I took my bike to the dilapidated streets of Beijing with map jammed in jean pocket. For this particular adventure, the first on the bicycle, my objective was the Forbidden City. The map proved useless for the first hour. I peddled and peddled in search of clues, but struggled to put my blue dot on my map. The names on the signs were not matching the names on my map. Eventually, through magical intervention, names started syncing up. It may have taken me an hour longer than planned, but, with a splash of tenacity and street dust, I made it to the FORBIDDEN CITY.

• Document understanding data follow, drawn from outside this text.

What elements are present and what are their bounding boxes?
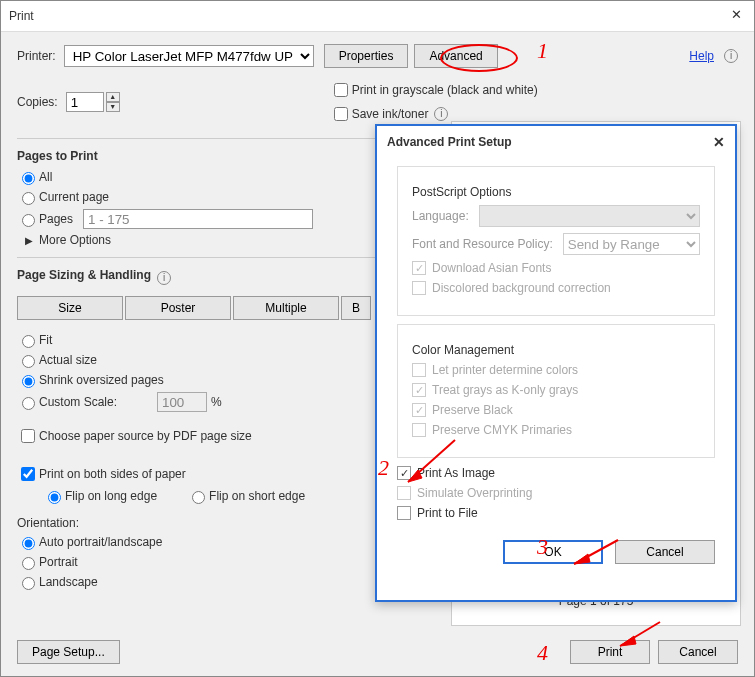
- letprinter-checkbox: [412, 363, 426, 377]
- flipshort-label: Flip on short edge: [209, 489, 305, 503]
- duplex-checkbox[interactable]: [21, 467, 35, 481]
- tab-size[interactable]: Size: [17, 296, 123, 320]
- language-select: [479, 205, 700, 227]
- fit-radio[interactable]: [22, 335, 35, 348]
- more-options-label: More Options: [39, 233, 111, 247]
- letprinter-label: Let printer determine colors: [432, 363, 578, 377]
- customscale-input[interactable]: [157, 392, 207, 412]
- shrink-radio[interactable]: [22, 375, 35, 388]
- grayscale-label: Print in grayscale (black and white): [352, 83, 538, 97]
- pages-current-radio[interactable]: [22, 192, 35, 205]
- help-info-icon[interactable]: i: [724, 49, 738, 63]
- orient-landscape-label: Landscape: [39, 575, 98, 589]
- printtofile-label: Print to File: [417, 506, 478, 520]
- annotation-4: 4: [537, 640, 548, 666]
- actual-label: Actual size: [39, 353, 97, 367]
- sizing-heading: Page Sizing & Handling: [17, 268, 151, 282]
- customscale-radio[interactable]: [22, 397, 35, 410]
- preservecmyk-checkbox: [412, 423, 426, 437]
- printer-label: Printer:: [17, 49, 56, 63]
- advanced-close-icon[interactable]: ✕: [713, 134, 725, 150]
- printtofile-checkbox[interactable]: [397, 506, 411, 520]
- language-label: Language:: [412, 209, 469, 223]
- customscale-label: Custom Scale:: [39, 395, 117, 409]
- advanced-title: Advanced Print Setup: [387, 135, 512, 149]
- fliplong-radio[interactable]: [48, 491, 61, 504]
- treatgrays-checkbox: [412, 383, 426, 397]
- duplex-label: Print on both sides of paper: [39, 467, 186, 481]
- customscale-pct: %: [211, 395, 222, 409]
- orient-portrait-radio[interactable]: [22, 557, 35, 570]
- sizing-info-icon[interactable]: i: [157, 271, 171, 285]
- choosepaper-checkbox[interactable]: [21, 429, 35, 443]
- pages-current-label: Current page: [39, 190, 109, 204]
- colormgmt-heading: Color Management: [412, 343, 700, 357]
- annotation-ellipse: [440, 44, 518, 72]
- advanced-dialog: Advanced Print Setup ✕ PostScript Option…: [375, 124, 737, 602]
- fontpolicy-label: Font and Resource Policy:: [412, 237, 553, 251]
- properties-button[interactable]: Properties: [324, 44, 409, 68]
- printer-select[interactable]: HP Color LaserJet MFP M477fdw UPD PCL 6: [64, 45, 314, 67]
- shrink-label: Shrink oversized pages: [39, 373, 164, 387]
- spinner-down-icon[interactable]: ▼: [106, 102, 120, 112]
- preserveblack-label: Preserve Black: [432, 403, 513, 417]
- copies-label: Copies:: [17, 95, 58, 109]
- tab-poster[interactable]: Poster: [125, 296, 231, 320]
- annotation-arrow-3: [568, 540, 628, 570]
- help-link[interactable]: Help: [689, 49, 714, 63]
- annotation-arrow-2: [400, 440, 460, 490]
- close-icon[interactable]: ✕: [726, 7, 746, 25]
- pages-range-radio[interactable]: [22, 214, 35, 227]
- ps-options-heading: PostScript Options: [412, 185, 700, 199]
- preservecmyk-label: Preserve CMYK Primaries: [432, 423, 572, 437]
- copies-input[interactable]: [66, 92, 104, 112]
- saveink-info-icon[interactable]: i: [434, 107, 448, 121]
- chevron-right-icon: ▶: [25, 235, 33, 246]
- pages-all-radio[interactable]: [22, 172, 35, 185]
- fontpolicy-select: Send by Range: [563, 233, 700, 255]
- tab-booklet[interactable]: B: [341, 296, 371, 320]
- download-asian-checkbox: [412, 261, 426, 275]
- orient-auto-radio[interactable]: [22, 537, 35, 550]
- pages-range-input[interactable]: [83, 209, 313, 229]
- treatgrays-label: Treat grays as K-only grays: [432, 383, 578, 397]
- actual-radio[interactable]: [22, 355, 35, 368]
- orient-portrait-label: Portrait: [39, 555, 78, 569]
- choosepaper-label: Choose paper source by PDF page size: [39, 429, 252, 443]
- annotation-arrow-4: [620, 622, 680, 652]
- annotation-2: 2: [378, 455, 389, 481]
- fliplong-label: Flip on long edge: [65, 489, 157, 503]
- saveink-label: Save ink/toner: [352, 107, 429, 121]
- spinner-up-icon[interactable]: ▲: [106, 92, 120, 102]
- copies-spinner[interactable]: ▲ ▼: [66, 92, 120, 112]
- print-titlebar: Print ✕: [1, 1, 754, 32]
- annotation-3: 3: [537, 534, 548, 560]
- discolored-checkbox: [412, 281, 426, 295]
- saveink-checkbox[interactable]: [334, 107, 348, 121]
- print-title: Print: [9, 9, 34, 23]
- svg-marker-5: [620, 636, 636, 646]
- tab-multiple[interactable]: Multiple: [233, 296, 339, 320]
- orient-auto-label: Auto portrait/landscape: [39, 535, 162, 549]
- pages-all-label: All: [39, 170, 52, 184]
- pages-range-label: Pages: [39, 212, 73, 226]
- page-setup-button[interactable]: Page Setup...: [17, 640, 120, 664]
- fit-label: Fit: [39, 333, 52, 347]
- orient-landscape-radio[interactable]: [22, 577, 35, 590]
- preserveblack-checkbox: [412, 403, 426, 417]
- discolored-label: Discolored background correction: [432, 281, 611, 295]
- annotation-1: 1: [537, 38, 548, 64]
- download-asian-label: Download Asian Fonts: [432, 261, 551, 275]
- flipshort-radio[interactable]: [192, 491, 205, 504]
- grayscale-checkbox[interactable]: [334, 83, 348, 97]
- advanced-cancel-button[interactable]: Cancel: [615, 540, 715, 564]
- svg-marker-3: [574, 554, 590, 564]
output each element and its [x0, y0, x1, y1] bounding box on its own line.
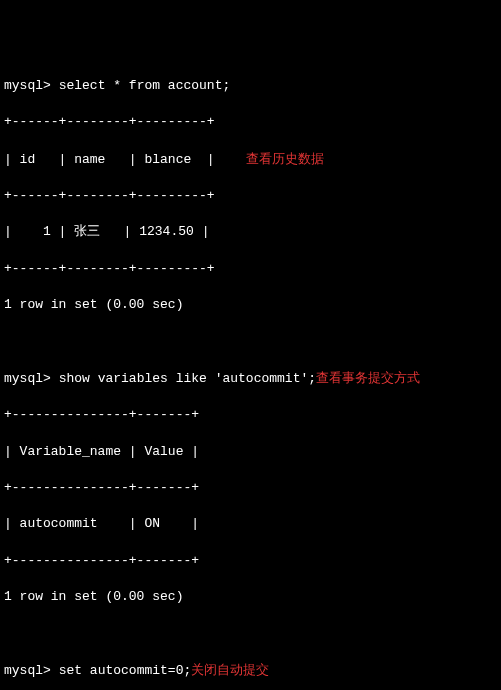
- table-border: +------+--------+---------+: [4, 113, 497, 131]
- result-footer: 1 row in set (0.00 sec): [4, 588, 497, 606]
- table-header: | Variable_name | Value |: [4, 443, 497, 461]
- table-border: +---------------+-------+: [4, 552, 497, 570]
- table-border: +---------------+-------+: [4, 479, 497, 497]
- annotation-text: 查看历史数据: [246, 151, 324, 166]
- terminal-line: mysql> show variables like 'autocommit';…: [4, 369, 497, 388]
- result-footer: 1 row in set (0.00 sec): [4, 296, 497, 314]
- prompt: mysql>: [4, 663, 51, 678]
- table-border: +------+--------+---------+: [4, 187, 497, 205]
- query-text: select * from account;: [59, 78, 231, 93]
- annotation-text: 查看事务提交方式: [316, 370, 420, 385]
- prompt: mysql>: [4, 371, 51, 386]
- table-header: | id | name | blance |: [4, 152, 215, 167]
- table-border: +---------------+-------+: [4, 406, 497, 424]
- terminal-line: | id | name | blance | 查看历史数据: [4, 150, 497, 169]
- terminal-line: mysql> set autocommit=0;关闭自动提交: [4, 661, 497, 680]
- prompt: mysql>: [4, 78, 51, 93]
- blank-line: [4, 332, 497, 350]
- table-row: | 1 | 张三 | 1234.50 |: [4, 223, 497, 241]
- table-row: | autocommit | ON |: [4, 515, 497, 533]
- terminal-line: mysql> select * from account;: [4, 77, 497, 95]
- annotation-text: 关闭自动提交: [191, 662, 269, 677]
- query-text: show variables like 'autocommit';: [59, 371, 316, 386]
- query-text: set autocommit=0;: [59, 663, 192, 678]
- table-border: +------+--------+---------+: [4, 260, 497, 278]
- blank-line: [4, 624, 497, 642]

That’s a picture for those of you that missed the top half of my face. You can spot a small chunk of the epic Forbidden City in the background. The Forbidden City is vast. I spent hours shuffling from space to space. There were moments, drinking in a courtyard or the Imperial Garden or the Hall of Supreme Harmony, where chills trickled down my neck and into my fingertips. The motive of these chills is hard to identify. Soaking in these sights through multiple senses, images flicker in the imagination. You feel faintly connected to ambiguous moments in a rich, stretching history.

Tuesday, May 18, 2010

BICYCLE BICYCLE BICYCLE I WANT TO RIDE


Taxi drivers are omnipresent in Beijing, malnourished and cruising for bleeding meat. Some don’t like foreigners. Some love deceptively milking the ignorant foreigner teat. Most of them are efficient. All of them honk like rabbits jump. None understand me. The language barrier balloons, refusing to dissipate. So, by welcomed default, I explore Beijing via a bicycle my brother purchased at a pawn shop (seen below) and a city map I purchased at an all English bookstore (seen above). The bike cost around fifteen American dollars. At this all English bookstore, I noticed an Ayn Rand collection, The Fountainhead and Atlas Shrugged, for 300 RMB. It is beautiful to see these two books buried in Beijing, waiting for a home. By exhaustive design, both books are passionately anti-communist. I want to buy the set and send it to Mao as a gift for his hospitality.

I enjoy riding this raw bicycle around Beijing. I’m sucking in the Eastern air. I feel less passive. I feel like an active wheel spinning inside Beijing’s relentless forward motion. I feel like a participant.

Riding a bicycle here presents high risk for collision. The streets are very crowded and every open space is a commodity to be seized, a free for all. The pace is disciplined madness. You must be tuned into your surroundings. Cars will smash you. You must cling to the sides of the roads. People will crash you. You must ring your warning bell. Ting. Ting.